Im Rahmen unseres Forschungsprojekts "Geschlossene Unterbringung strafunmündiger Kinder und Jugendlicher in Einrichtungen der Kinder- und Jugendhilfe" möchten wir Sie herzlich einladen zu einer ersten Ergebnispräsentation am

Freitag, den 23.03.2012

von 9.30 Uhr bis 16.30 Uhr

an der Universität Vechta

Auf der vom Land Niedersachsen geförderten Fachtagung sollen Zwischenergebnisse der Begleitforschung vorgestellt, aus unterschiedlichen Perspektiven kritisch kommentiert und gemeinsam diskutiert werden.

Die Teilnahme an der Tagung ist kostenlos. Um eine Anmeldung per E-Mail unter annika.gassmoeller(at)uni-vechta.de wird gebeten.

Weitere Informationen entnehmen Sie unserem Flyer. Antworten auf konkrete Fragen erhalten Sie ebenfalls unter der angegebenen E-Mail-Adresse oder bei Annika Gaßmöller unter der Telefonnummer 04441-15 639.

Wir freuen uns auf Sie.

Prof.'in Dr. Nina Oelkers, Prof.'in Dr. Gabriele Nellissen, Nadine Feldhaus & Annika Gaßmöller.

Fachtagung: Migration, Familie und Mehrsprachigkeit im Blickfeld der Lese- und Sprachförderung an KiTa, Grundschule, Bibliothek und als Aspekt Sozialer Arbeit

Am 07.10.2011 veranstalteten die Universität Vechta und der VNB, Verein Niedersächsischer Bildungsinitativen e.V., eine Fachtagung. Diese ist inhaltlich Bestandteil des VNB e. V. Projekts "QuIW - Qualifizierung-Integration-Weiterbildung".

"QuIW" ist ein Transferprojekt, das vom Niedersächsischen Institut für frühkindliche Bildung und Entwicklung (nifbe) und vom Niedersächsischen Ministerium für Wissenschaft und Kultur gefördert wird. Durchgeführt wird es vom VNB, Geschäftsstelle NordWest; wissenschaftlich begleitet wird es vom ISBS der Universität Vechta (Institut für Soziale Arbeit, Bildungs- und Sportwissenschaften, Sektion Soziale Arbeit).

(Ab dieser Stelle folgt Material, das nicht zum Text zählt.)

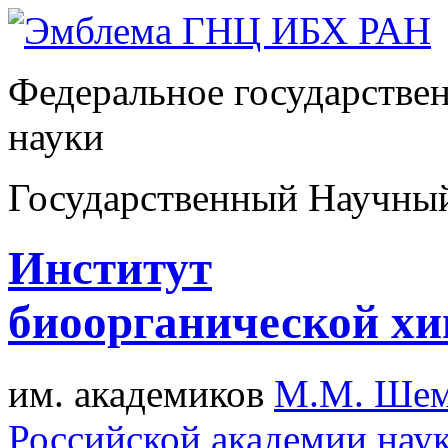
Федеральное государстве
науки
Государственный Научны
Институт
биоорганической х
им. академиков
М.М. Шем
Российской академии нау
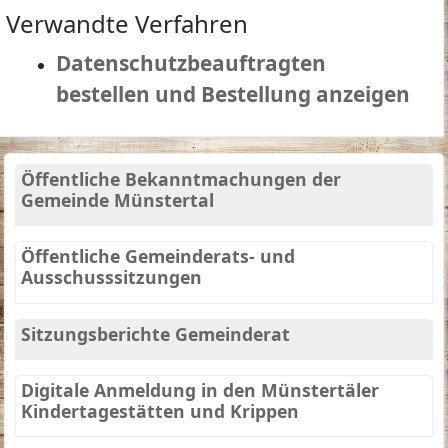
Verwandte Verfahren
Datenschutzbeauftragten
bestellen und Bestellung anzeigen
Öffentliche Bekanntmachungen der
Gemeinde Münstertal
Öffentliche Gemeinderats- und
Ausschusssitzungen
Sitzungsberichte Gemeinderat
Digitale Anmeldung in den Münstertäler
Kindertagestätten und Krippen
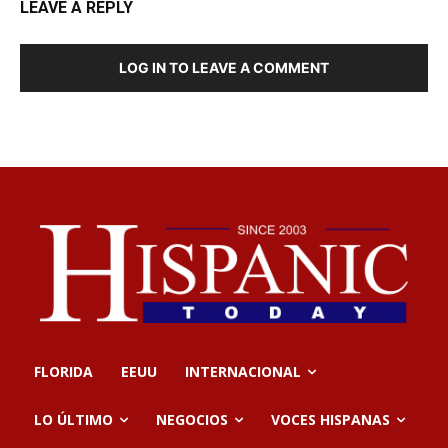
LEAVE A REPLY
LOG IN TO LEAVE A COMMENT
FLORIDA
EEUU
INTERNACIONAL
LO ÚLTIMO
NEGOCIOS
VOCES HISPANAS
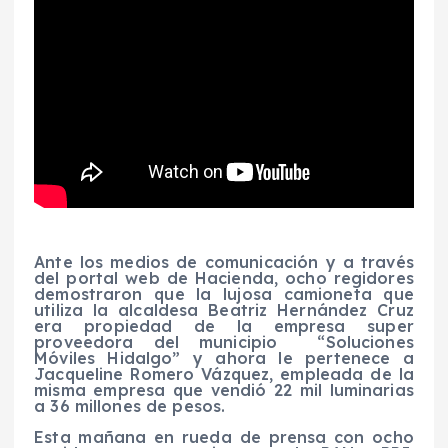
Ante los medios de comunicación y a través
del portal web de Hacienda, ocho regidores
demostraron que la lujosa camioneta que
utiliza la alcaldesa Beatriz Hernández Cruz
era propiedad de la empresa super
proveedora del municipio “Soluciones
Móviles Hidalgo” y ahora le pertenece a
Jacqueline Romero Vázquez, empleada de la
misma empresa que vendió 22 mil luminarias
a 36 millones de pesos.
Esta mañana en rueda de prensa con ocho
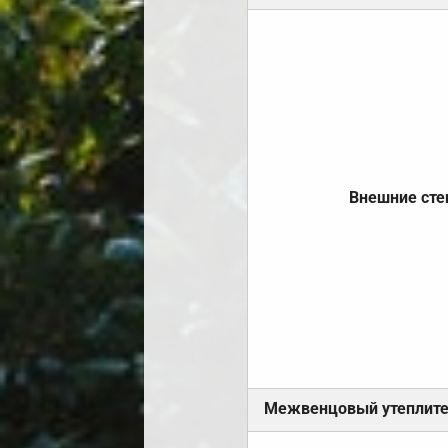
Внешние ст
Межвенцовый утеплит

Ziel des Projektes ist es, im ländlichen Raum regionale Strukturen und Praxisunterstützung zur Förderung der Bildungskompetenzen von Familien mit Migrationserfahrung aufzubauen. Gefördert werden sollen u.a.: Literacy-Bildung, bilingualer Spracherwerb und interkulturelle Kommunikation.

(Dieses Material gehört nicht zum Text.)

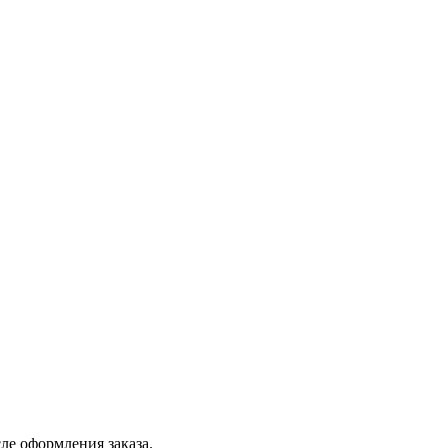
ле оформления заказа.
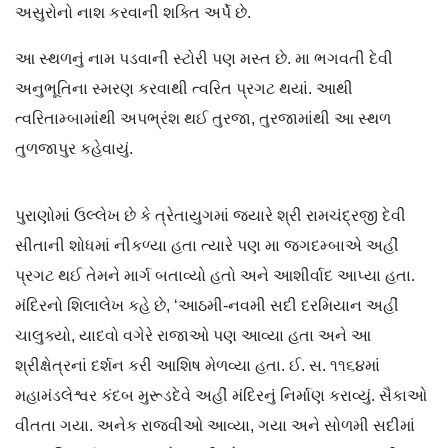
અસુરોનો નાશ કરવાની શક્તિ અર્પે છે.
આ સ્થળનું નામ પડવાની સ્ટોરી પણ મસ્ત છે. મા ભગવતી દેવી
અનુભૂતિના સ્મરણ કરવાથી ત્વરિત પ્રગટ થયાં. આથી
ત્વરિતામ્બામાંથી અપભ્રંશ થઈ તુરજા, તુરજામાંથી આ સ્થળ
તુળજાપુર કહેવાયું.
પુરાણોમાં ઉલ્લેખ છે કે ત્રેતાયુગમાં જ્યારે શ્રી રામચંદ્રજી દેવી
સીતાની શોધમાં નીકળ્યા હતા ત્યારે પણ મા જગદમ્બાએ અહીં
પ્રગટ થઈ તેમને માર્ગ બતાવ્યો હતો અને આશીર્વાદ આપ્યા હતા.
મંદિરનો શિલાલેખ કહે છે, ‘આઠમી-નવમી સદી દરમિયાન અહીં
ચાલુક્યો, યાદવો વગેરે રાજાઓ પણ આવ્યા હતા અને આ
શ્રીક્ષેત્રનાં દર્શન કરી આશિષ મેળવ્યા હતા. ઈ. સ. ૧૧૬૪માં
મહામંડલેશ્વર કંદબ મુરૂડદેવે અહીં મંદિરનું નિર્માણ કરાવ્યું. સૈકાઓ
વીતતા ગયા. અનેક રાજવીઓ આવ્યા, ગયા અને સોળમી સદીમાં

"QuIW" soll die notwendige frühkindliche Lesekompetenz und die positive Bedeutung von Mehrsprachigkeit hervorheben. Mit Modellkoffern, einer grundsätzlichen Problemanalyse, einem Basisbuchbestand sowie begleitenden Publikationen wird eine Weiterqualifizierung von Integrationslotsen, BibliotheksmitarbeiterInnen und pädagogischen Fachkräften an KiTas und Grundschulen entwickelt, die mit Migranteneltern und deren Kindern arbeiten.

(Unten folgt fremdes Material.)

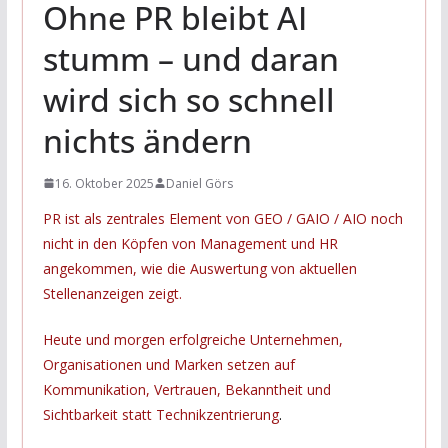
Ohne PR bleibt AI
stumm – und daran
wird sich so schnell
nichts ändern
16. Oktober 2025
Daniel Görs
PR ist als zentrales Element von GEO / GAIO / AIO noch
nicht in den Köpfen von Management und HR
angekommen, wie die Auswertung von aktuellen
Stellenanzeigen zeigt.
Heute und morgen erfolgreiche Unternehmen,
Organisationen und Marken setzen auf
Kommunikation, Vertrauen, Bekanntheit und
Sichtbarkeit statt Technikzentrierung
.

Die Fachtagung gab einen grundsätzlichen Einblick in die Problematik, stellte erste Ergebnisse und Praxisideen vor und bot in Workshops Gelegenheit zur Vertiefung und Diskussion. Eingeladen waren PraktikerInnen aus Elementar- und Primarpädagogik sowie der Bilbliotheksarbeit, Studierende der verschiedenen pädagogischen Bereiche und ErzieherInnen in der Ausbildung, WissenschaftlerInnen und Ehrenamtliche aus dem Praxisfeld interkultureller Arbeit.

3. Praxis-Dialog-Tag: "Und was nun?" Herausfordernde Aspekte in der Sozialen Arbeit

Am 29.09.2011 fand der nunmehr 3. Praxis-Dialog-Tag der Sektion Soziale Arbeit der Universität Vechta statt (Flyer). Der alle zwei Jahre stattfindende Fachtag bietet für Lehrende und Lernende der Universität sowie LeiterInnen und MitarbeiterInnen sozialer Einrichtungen die Gelegenheit zu fachlichem Austausch über aktuelle Themen.

In diesem Jahr stand der Fachtag unter dem Thema "'Und, was nun?' Herausfordernde Aspekte in der Sozialen Arbeit -Ausgewählte lokale, regionale und internationale Aspekte-".

Geprägt war der Tag zum einen durch Fachvorträge zu aktuellen Projekten der Sektion Soziale Arbeit sowie zu Projekten aus der Praxis und zum anderen durch eine Reihe vertiefender Workshops. Die Workshops wurden dabei in enger Verzahnung von Universität und Praxis vorbereitet und geleitet.